# EXERCISE DESCRIPTION
From the listing below, copy out every line where the word "expand" appears.

# RECORDS SUPPLIED
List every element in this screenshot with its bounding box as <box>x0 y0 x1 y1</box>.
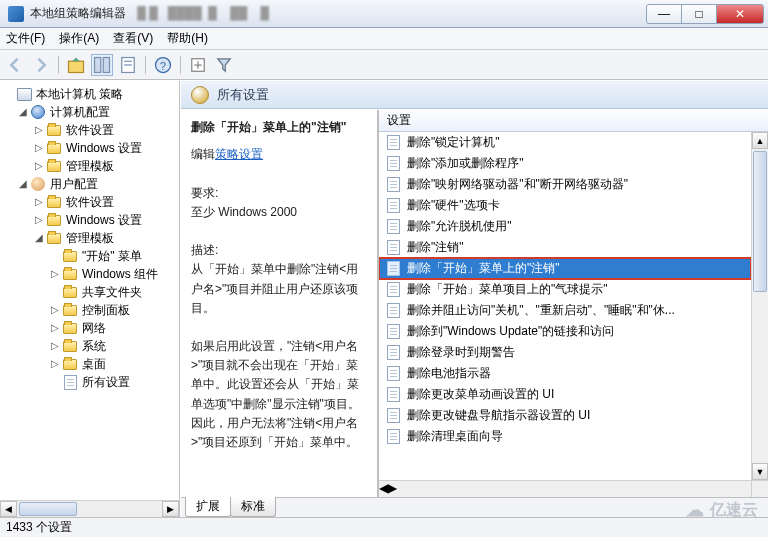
tree-hscrollbar[interactable]: ◀ ▶ <box>0 500 179 517</box>
list-item[interactable]: 删除「开始」菜单项目上的"气球提示" <box>379 279 751 300</box>
minimize-button[interactable]: — <box>646 4 682 24</box>
expand-icon[interactable]: ▷ <box>32 193 46 211</box>
collapse-icon[interactable]: ◢ <box>16 175 30 193</box>
expand-icon[interactable]: ▷ <box>32 139 46 157</box>
tree-item[interactable]: ▷管理模板 <box>0 157 179 175</box>
policy-icon <box>385 240 401 256</box>
list-item-label: 删除「开始」菜单上的"注销" <box>407 260 560 277</box>
list-item[interactable]: 删除登录时到期警告 <box>379 342 751 363</box>
scroll-left-icon[interactable]: ◀ <box>0 501 17 517</box>
tree-item[interactable]: ◢管理模板 <box>0 229 179 247</box>
tree-panel: 本地计算机 策略 ◢计算机配置 ▷软件设置 ▷Windows 设置 ▷管理模板 … <box>0 81 180 517</box>
list-item[interactable]: 删除"映射网络驱动器"和"断开网络驱动器" <box>379 174 751 195</box>
menu-help[interactable]: 帮助(H) <box>167 30 208 47</box>
policy-icon <box>385 135 401 151</box>
tree-item[interactable]: ▷桌面 <box>0 355 179 373</box>
list-item-label: 删除"注销" <box>407 239 464 256</box>
list-item-label: 删除"硬件"选项卡 <box>407 197 500 214</box>
desc-label: 描述: <box>191 241 367 260</box>
list-vscrollbar[interactable]: ▲ ▼ <box>751 132 768 480</box>
help-button[interactable]: ? <box>152 54 174 76</box>
tree-item[interactable]: ▷Windows 设置 <box>0 139 179 157</box>
list-item[interactable]: 删除到"Windows Update"的链接和访问 <box>379 321 751 342</box>
list-item[interactable]: 删除并阻止访问"关机"、"重新启动"、"睡眠"和"休... <box>379 300 751 321</box>
tree-item[interactable]: ▷控制面板 <box>0 301 179 319</box>
client-area: 本地计算机 策略 ◢计算机配置 ▷软件设置 ▷Windows 设置 ▷管理模板 … <box>0 80 768 517</box>
up-button[interactable] <box>65 54 87 76</box>
svg-text:?: ? <box>160 60 166 72</box>
window-title: 本地组策略编辑器 █ █ ████ █ ██ █ <box>30 5 647 22</box>
tab-standard[interactable]: 标准 <box>230 497 276 517</box>
collapse-icon[interactable]: ◢ <box>16 103 30 121</box>
list-item-label: 删除电池指示器 <box>407 365 491 382</box>
forward-button[interactable] <box>30 54 52 76</box>
tab-extended[interactable]: 扩展 <box>185 497 231 517</box>
toolbar: ? <box>0 50 768 80</box>
scroll-down-icon[interactable]: ▼ <box>752 463 768 480</box>
back-button[interactable] <box>4 54 26 76</box>
menu-view[interactable]: 查看(V) <box>113 30 153 47</box>
list-item[interactable]: 删除清理桌面向导 <box>379 426 751 447</box>
view-detail-button[interactable] <box>91 54 113 76</box>
tree-computer-config[interactable]: ◢计算机配置 <box>0 103 179 121</box>
policy-icon <box>385 219 401 235</box>
scroll-thumb[interactable] <box>19 502 77 516</box>
filter-button[interactable] <box>213 54 235 76</box>
right-header-title: 所有设置 <box>217 86 269 104</box>
tree-item[interactable]: "开始" 菜单 <box>0 247 179 265</box>
tree-item[interactable]: ▷软件设置 <box>0 193 179 211</box>
properties-button[interactable] <box>117 54 139 76</box>
list-item[interactable]: 删除「开始」菜单上的"注销" <box>379 258 751 279</box>
menu-action[interactable]: 操作(A) <box>59 30 99 47</box>
maximize-button[interactable]: □ <box>681 4 717 24</box>
edit-policy-link[interactable]: 策略设置 <box>215 147 263 161</box>
expand-icon[interactable]: ▷ <box>32 121 46 139</box>
scroll-up-icon[interactable]: ▲ <box>752 132 768 149</box>
expand-icon[interactable]: ▷ <box>48 319 62 337</box>
tree-item[interactable]: ▷系统 <box>0 337 179 355</box>
list-column-header[interactable]: 设置 <box>379 110 768 132</box>
tree-item[interactable]: ▷网络 <box>0 319 179 337</box>
tree-item[interactable]: 共享文件夹 <box>0 283 179 301</box>
tree-item[interactable]: ▷Windows 组件 <box>0 265 179 283</box>
req-value: 至少 Windows 2000 <box>191 203 367 222</box>
settings-list[interactable]: 删除"锁定计算机"删除"添加或删除程序"删除"映射网络驱动器"和"断开网络驱动器… <box>379 132 751 480</box>
menu-file[interactable]: 文件(F) <box>6 30 45 47</box>
list-item[interactable]: 删除更改菜单动画设置的 UI <box>379 384 751 405</box>
list-item[interactable]: 删除"添加或删除程序" <box>379 153 751 174</box>
tree-user-config[interactable]: ◢用户配置 <box>0 175 179 193</box>
tree-view[interactable]: 本地计算机 策略 ◢计算机配置 ▷软件设置 ▷Windows 设置 ▷管理模板 … <box>0 85 179 500</box>
expand-icon[interactable]: ▷ <box>32 211 46 229</box>
expand-icon[interactable]: ▷ <box>48 265 62 283</box>
scroll-right-icon[interactable]: ▶ <box>162 501 179 517</box>
status-text: 1433 个设置 <box>6 519 72 536</box>
collapse-icon[interactable]: ◢ <box>32 229 46 247</box>
list-hscrollbar[interactable]: ◀ ▶ <box>379 480 751 497</box>
tree-item[interactable]: ▷Windows 设置 <box>0 211 179 229</box>
list-item[interactable]: 删除"注销" <box>379 237 751 258</box>
desc-p2: 如果启用此设置，"注销<用户名>"项目就不会出现在「开始」菜单中。此设置还会从「… <box>191 337 367 452</box>
policy-icon <box>385 177 401 193</box>
list-item[interactable]: 删除更改键盘导航指示器设置的 UI <box>379 405 751 426</box>
list-item[interactable]: 删除电池指示器 <box>379 363 751 384</box>
expand-icon[interactable]: ▷ <box>48 355 62 373</box>
tree-root[interactable]: 本地计算机 策略 <box>0 85 179 103</box>
expand-icon[interactable]: ▷ <box>48 301 62 319</box>
tree-all-settings[interactable]: 所有设置 <box>0 373 179 391</box>
svg-rect-2 <box>103 57 109 72</box>
scroll-right-icon[interactable]: ▶ <box>388 481 397 497</box>
policy-icon <box>385 198 401 214</box>
export-button[interactable] <box>187 54 209 76</box>
scroll-left-icon[interactable]: ◀ <box>379 481 388 497</box>
scroll-thumb[interactable] <box>753 151 767 292</box>
watermark-text: 亿速云 <box>710 500 758 521</box>
list-item[interactable]: 删除"锁定计算机" <box>379 132 751 153</box>
policy-title: 删除「开始」菜单上的"注销" <box>191 118 367 137</box>
list-item[interactable]: 删除"允许脱机使用" <box>379 216 751 237</box>
tree-item[interactable]: ▷软件设置 <box>0 121 179 139</box>
settings-icon <box>191 86 209 104</box>
list-item[interactable]: 删除"硬件"选项卡 <box>379 195 751 216</box>
expand-icon[interactable]: ▷ <box>32 157 46 175</box>
close-button[interactable]: ✕ <box>716 4 764 24</box>
expand-icon[interactable]: ▷ <box>48 337 62 355</box>
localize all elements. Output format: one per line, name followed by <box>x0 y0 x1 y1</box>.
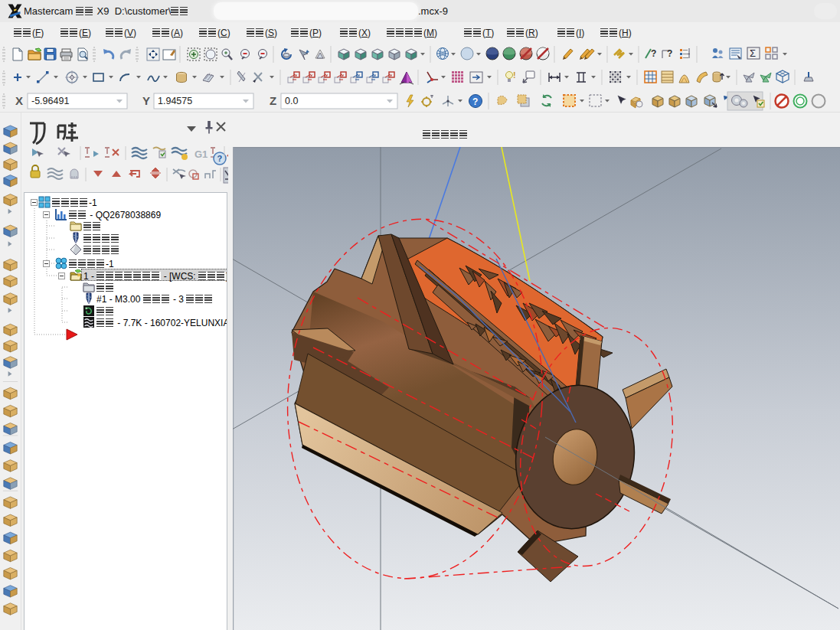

# SOLUTION FOR THIS TASK
expand-icon[interactable]: ▷ <box>32 193 46 211</box>
expand-icon[interactable]: ▷ <box>32 139 46 157</box>
expand-icon[interactable]: ▷ <box>32 121 46 139</box>
expand-icon[interactable]: ▷ <box>48 319 62 337</box>
expand-icon[interactable]: ▷ <box>32 211 46 229</box>
expand-icon[interactable]: ▷ <box>48 265 62 283</box>
expand-icon[interactable]: ▷ <box>48 355 62 373</box>
expand-icon[interactable]: ▷ <box>48 301 62 319</box>
expand-icon[interactable]: ▷ <box>32 157 46 175</box>
expand-icon[interactable]: ▷ <box>48 337 62 355</box>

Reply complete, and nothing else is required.